Büyükşehirlerimizin merkezindeki, çok yüksek puanlı çocukların kayıt yaptırabildiği, gençlerin hayallerini süsleyen, köküyle, geçmişiyle övünen kurumlarımızın bahçelerindeki zemin döşemesi öyle muhteşemdir ki, yürürken yerden yüzünüze su fışkırır. Bu durum bize özeldir. Bu işe hangimiz şaşırmaz. Bunu bir veli olarak, veli toplantılarına giderken her seferinde üstüne su sıçramış bir kardeşiniz olarak üzülerek söylüyorum. Çok şaşırdım doğrusu. Bir türlü de anlam veremedim. Âlemin akıllısı durumuna da düşmek istemiyorum ama üstüme de su sıçrasın, diye de kimse istemiyordur herhalde.

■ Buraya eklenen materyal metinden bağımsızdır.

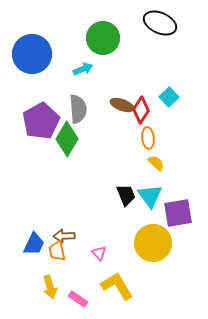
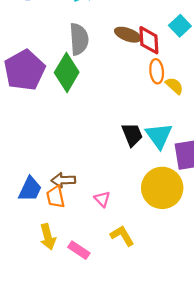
red diamond: (141, 110) -> (149, 40), turned -36
purple pentagon: (41, 121) -> (24, 70), moved
yellow semicircle: (156, 163) -> (174, 86), moved
yellow L-shape: (117, 286) -> (122, 236), size x0.7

Yine ilçe merkezlerinde, öyle örnek olması gereken alanlarımız var ki, aman Allah'ım görmek istemez kimse böyle bir şey. Siz siz olun da kötüyü değil iyiyi örnek alın. Su-i misal emsal olmaz, kötüden örnek alınmaz. Yaa bu nasıl bir vurdumduymazlıktır anlamıyorum. Ben elime fırçayı alır, o duvarı bir güzel boyarım. O bankları da bir güzel tamir eder, eskisini atar, kalanını güzel ve kullanışlı hale getiririm. İnsanların gözdesi olurum, örnek olurum. Çok iddialı değilim sanırım, bunun çok güzel örnekleri var çevremizde. Çalıştığı mekânın bahçesini güzelleştiren insanlar var içimizde.

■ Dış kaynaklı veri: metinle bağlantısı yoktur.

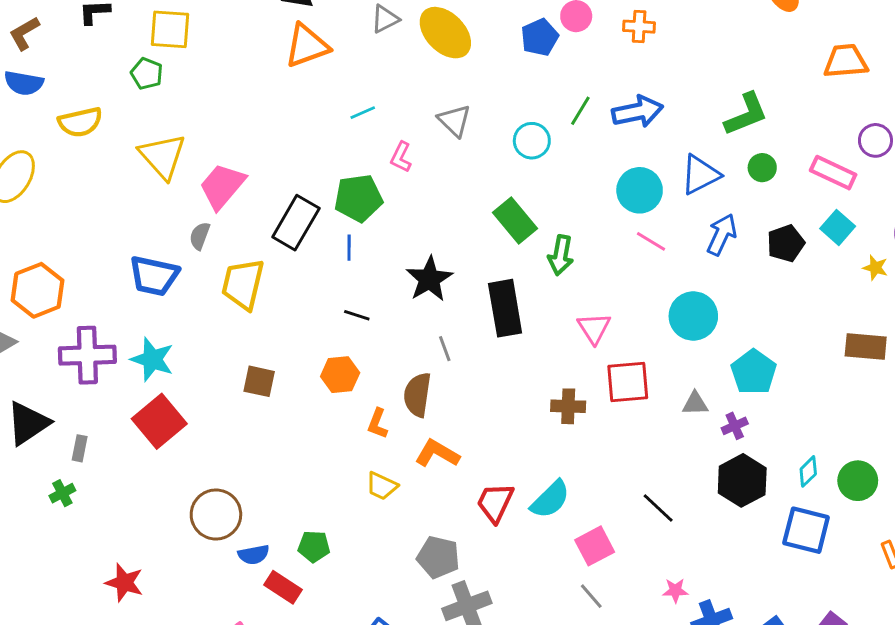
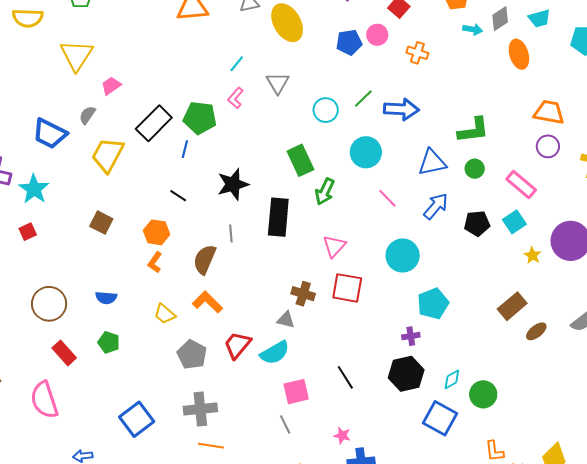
cyan line: (363, 113) -> (237, 64), moved, turned -42
purple circle: (875, 140) -> (548, 146), moved
pink trapezoid: (222, 186) -> (111, 86), size x0.6
cyan circle: (640, 190) -> (366, 152), moved
brown rectangle: (866, 347) -> (512, 306), turned -60
gray triangle: (695, 404) -> (286, 320), moved
red square: (159, 421) -> (28, 232), size x0.5
orange L-shape: (378, 424) -> (155, 262), moved
blue semicircle: (254, 555) -> (106, 298), moved
gray pentagon: (438, 557) -> (192, 355), moved
red rectangle: (283, 587) -> (64, 353), moved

İnsanların çokça yaşadığı alanların bazen de böyle dezavantajları oluyor ya, işte bu duruma çok üzülüyorum. Eşref-i mahlûk olan insanoğlu, kalabalık yığınlar haline dönüştüğü kimi durumlarda esfel-i safilin olabiliyor. Bunu bir eğitimci olarak görmek ve tespit etmek de bize düşüyor. Ama çözümü de yine, bilen birinin yapması gerekiyor. Bu bilen biri bazen sen, bazen de ben olmalıyım diye düşünüyorum sevgili ve kıymetli okurlarım. Yoksa uzaydan kimse gelip de iş yapmış değil. Duyan varsa söylesin.
Şehirlerin bozuk kaldırımları, esasında bozuk olan insan ilişkilerinin bir göstergesidir. İnsanına saygı duymayan toplumlar, vatandaşı o kaldırımda yürürken üstüne su sıçradığında sessiz kalırlar. Ama ben kaldırımları kullanan bilinçli bir vatandaş olarak bunun yanlış olduğunu düşünüyorum.
Bana dokunmayan yılan bin yaşasın, gibi bir mantık içinde olmak beklenmemeli herkesten. Alnının akıyla, alnının teriyle çalışan insanlar da olmalı bir toplumda. Bir toplumu ayakta tutan ve var eden bazı dik ve onurlu duruşlar vardır hep. Bunu benim okurlarım gayet iyi biliyorlar. Arife tarif gerekmez, arif olan anlar. Biz bunu böyle gördük ve böyle öğrendik.
Çocuğunun adını doğru yazamayan veli, amirinin adını doğru yazamayan memur hep bizim insanımız. Biz birbirimizden farklı veya üstün değiliz, hep aynıyız. Çünkü hepimiz insanız, beşeriz, şaşarız. Bunu bir özeleştiri olarak da alabiliriz. İğneyi kendine, çuvaldızı başkasına batır, sözü vardır bizim kültürümüzde. Yapıcı eleştiri vardır bizim gündemlerimizde.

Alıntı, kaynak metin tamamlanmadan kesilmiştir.